During half a year that I passed at about two leagues from Genoa, on the prettiest shore in the world, at Nervi, I had in that sheltered spot but one little sudden tempest, but while it lasted it raged with a quite wonderful fury. As I could not, quite so well as I wished, watch it from my window, I went out and along the narrow lanes that separate the palaces, I ventured down, not indeed, to the beach, for in reality, there is none worthy the name, but to a ledge of black, volcanic rock, which forms the shore, a narrow path, often not exceeding three feet in width, and as often overhanging the sea at varying heights of from thirty up to sixty feet. One could not see far out; the spray continually raised by the whirlwind, drew the curtain too closely too allow of one's seeing far, or seeing much, but all that was to be seen was sufficiently frightful. The raggedness, the salient and cutting angles, of this iron-bound coast, compelled the tempest to make incredible efforts, to take tremendous leaps, as, foaming and howling, it broke upon the pitiless rocks. The tumult was absurd, mad; there was nothing connected, nothing regular; discordant thunders were mingled or followed by sharp shrill shrieks, like those of the steam engine; piercing shrieks, against which one only in vain tried to stop his ears. Stunned by this wild scene, which assailed sight and hearing at once, I steadied myself against a projecting wall of rock, and thus comparatively sheltered, I was better able to study the grandly furious strife.

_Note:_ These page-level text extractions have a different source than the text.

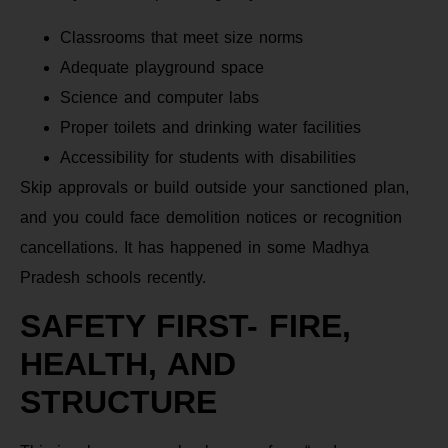
Classrooms that meet size norms
Adequate playground space
Science and computer labs
Proper toilets and drinking water facilities
Accessibility for students with disabilities
Skip approvals or build outside your sanctioned plan,
and you could face demolition notices or recognition
cancellations. It has happened in some Madhya
Pradesh schools recently.
SAFETY FIRST- FIRE,
HEALTH, AND
STRUCTURE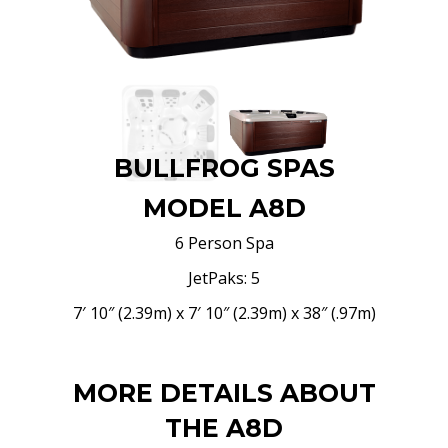
BULLFROG SPAS
MODEL A8D
6 Person Spa
JetPaks: 5
7′ 10″ (2.39m) x 7′ 10″ (2.39m) x 38″ (.97m)
MORE DETAILS ABOUT
THE A8D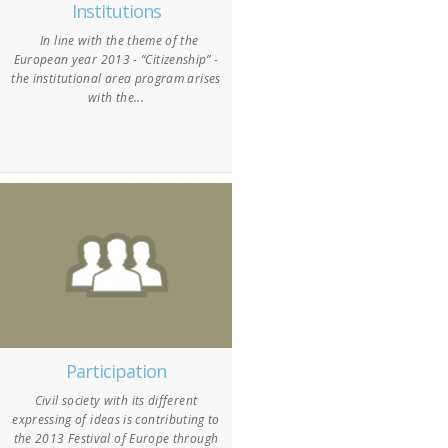
Institutions
In line with the theme of the
European year 2013 - “Citizenship” -
the institutional area program arises
with the...
Participation
Civil society with its different
expressing of ideas is contributing to
the 2013 Festival of Europe through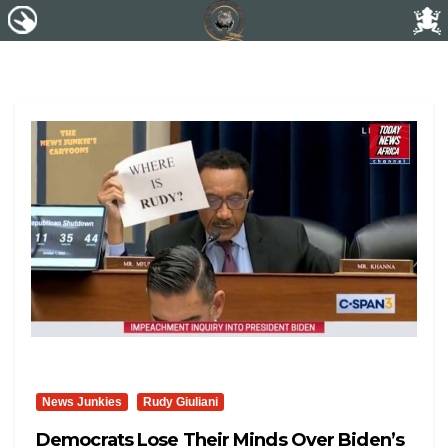
News Junkies
Rudy Giuliani
Democrats Lose Their Minds Over Biden’s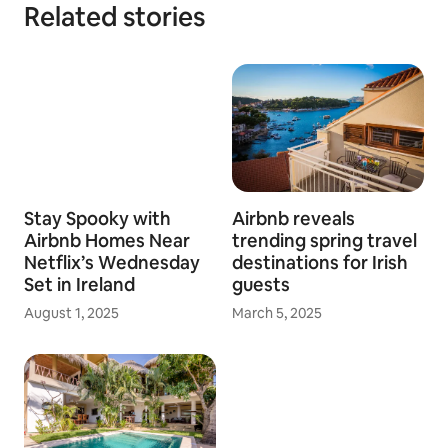
Related stories
Stay Spooky with
Airbnb reveals
Airbnb Homes Near
trending spring travel
Netflix’s Wednesday
destinations for Irish
Set in Ireland
guests
August 1, 2025
March 5, 2025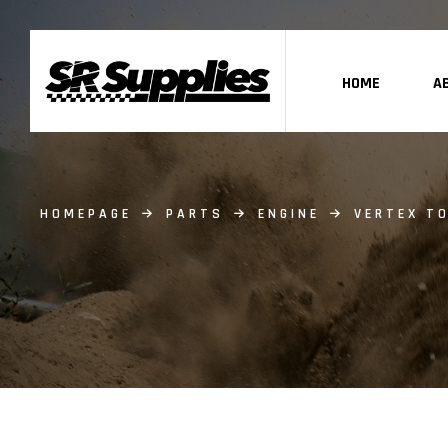
HOME
A
HOMEPAGE
PARTS
ENGINE
VERTEX TO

Short and chopping were the waves, and the fiercest of the strife was on this side where the sea broke on the ragged, yet sharply pointed rocks, as they rose boldly above, and ran out far beneath the waves, in long, shelving, reefs. The eye, as well as the ear was vexed, for a blinding snow was falling, its dazzling whiteness heightened by contrast with the dark waves into which it fell.
On the whole, I felt that the Sea had less to do than the land in rendering the scene terrible; it is exactly the contrary on the Ocean.